- Exercise details -
An exact copy of the data is needed, one that excludes all pictures.

- Material to process -
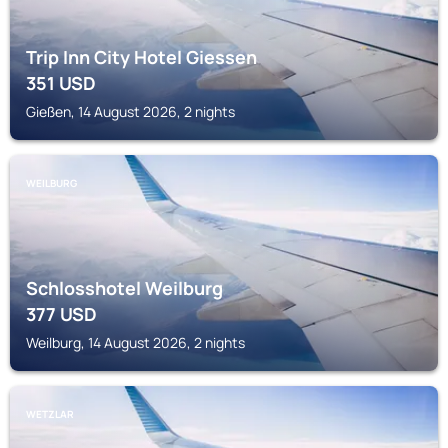
Trip Inn City Hotel Giessen
351
USD
Gießen, 14 August 2026, 2 nights
WEILBURG
Schlosshotel Weilburg
377
USD
Weilburg, 14 August 2026, 2 nights
WETZLAR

- Answer below -
Trip Inn City Hotel Giessen
351
USD
Gießen, 14 August 2026, 2 nights
WEILBURG
Schlosshotel Weilburg
377
USD
Weilburg, 14 August 2026, 2 nights
WETZLAR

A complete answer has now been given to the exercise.